Go over the entries and report the lines where the word "文明用语" occurs.

- Dataset extract
= = =

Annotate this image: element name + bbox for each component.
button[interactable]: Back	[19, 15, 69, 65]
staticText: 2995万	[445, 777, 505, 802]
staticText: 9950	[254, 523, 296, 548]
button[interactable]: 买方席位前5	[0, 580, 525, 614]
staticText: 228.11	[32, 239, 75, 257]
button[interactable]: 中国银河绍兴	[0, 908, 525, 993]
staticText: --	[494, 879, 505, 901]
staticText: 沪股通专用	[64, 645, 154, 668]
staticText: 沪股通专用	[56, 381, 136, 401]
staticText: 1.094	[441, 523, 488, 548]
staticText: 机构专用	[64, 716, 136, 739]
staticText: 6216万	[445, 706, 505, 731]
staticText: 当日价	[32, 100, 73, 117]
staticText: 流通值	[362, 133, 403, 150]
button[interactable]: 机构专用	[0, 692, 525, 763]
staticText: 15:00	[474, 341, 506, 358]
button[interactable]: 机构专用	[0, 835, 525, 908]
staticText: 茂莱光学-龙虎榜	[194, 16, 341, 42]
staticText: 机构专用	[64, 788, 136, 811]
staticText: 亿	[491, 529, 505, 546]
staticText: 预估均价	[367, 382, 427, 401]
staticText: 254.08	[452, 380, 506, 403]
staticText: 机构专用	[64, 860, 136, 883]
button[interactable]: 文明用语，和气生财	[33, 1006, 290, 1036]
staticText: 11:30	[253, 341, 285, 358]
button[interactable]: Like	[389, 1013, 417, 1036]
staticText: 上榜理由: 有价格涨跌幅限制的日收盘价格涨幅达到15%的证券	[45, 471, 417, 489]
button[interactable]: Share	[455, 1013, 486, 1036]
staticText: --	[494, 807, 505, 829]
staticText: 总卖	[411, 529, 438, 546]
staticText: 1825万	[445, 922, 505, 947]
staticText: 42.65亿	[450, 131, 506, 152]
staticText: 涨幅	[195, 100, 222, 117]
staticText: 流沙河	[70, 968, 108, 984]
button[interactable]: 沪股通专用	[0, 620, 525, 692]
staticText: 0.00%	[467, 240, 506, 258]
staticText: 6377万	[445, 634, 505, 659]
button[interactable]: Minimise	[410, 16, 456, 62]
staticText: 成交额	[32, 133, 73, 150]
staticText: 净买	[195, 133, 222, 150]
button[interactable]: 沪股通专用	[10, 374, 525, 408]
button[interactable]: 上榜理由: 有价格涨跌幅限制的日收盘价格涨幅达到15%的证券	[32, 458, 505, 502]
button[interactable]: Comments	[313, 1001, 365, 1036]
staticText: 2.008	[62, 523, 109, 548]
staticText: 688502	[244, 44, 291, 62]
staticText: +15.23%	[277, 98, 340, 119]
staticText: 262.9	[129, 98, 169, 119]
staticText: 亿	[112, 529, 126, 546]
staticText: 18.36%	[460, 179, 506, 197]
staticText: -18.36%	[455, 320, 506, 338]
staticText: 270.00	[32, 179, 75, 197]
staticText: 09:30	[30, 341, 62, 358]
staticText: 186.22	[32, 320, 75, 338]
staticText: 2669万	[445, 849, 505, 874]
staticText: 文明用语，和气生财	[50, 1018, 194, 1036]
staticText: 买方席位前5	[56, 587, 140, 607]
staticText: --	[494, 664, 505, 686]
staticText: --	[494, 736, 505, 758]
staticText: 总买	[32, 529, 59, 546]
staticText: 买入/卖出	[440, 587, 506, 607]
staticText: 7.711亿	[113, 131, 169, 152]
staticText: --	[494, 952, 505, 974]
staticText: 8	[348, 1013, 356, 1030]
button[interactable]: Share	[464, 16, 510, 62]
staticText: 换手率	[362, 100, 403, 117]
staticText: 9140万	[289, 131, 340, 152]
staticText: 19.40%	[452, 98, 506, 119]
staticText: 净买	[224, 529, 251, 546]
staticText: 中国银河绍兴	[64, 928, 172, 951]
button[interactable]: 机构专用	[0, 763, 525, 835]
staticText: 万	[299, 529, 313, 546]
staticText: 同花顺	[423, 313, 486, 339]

= = =

- Completed task
button[interactable]: 文明用语，和气生财	[33, 1006, 290, 1036]
staticText: 文明用语，和气生财	[50, 1018, 194, 1036]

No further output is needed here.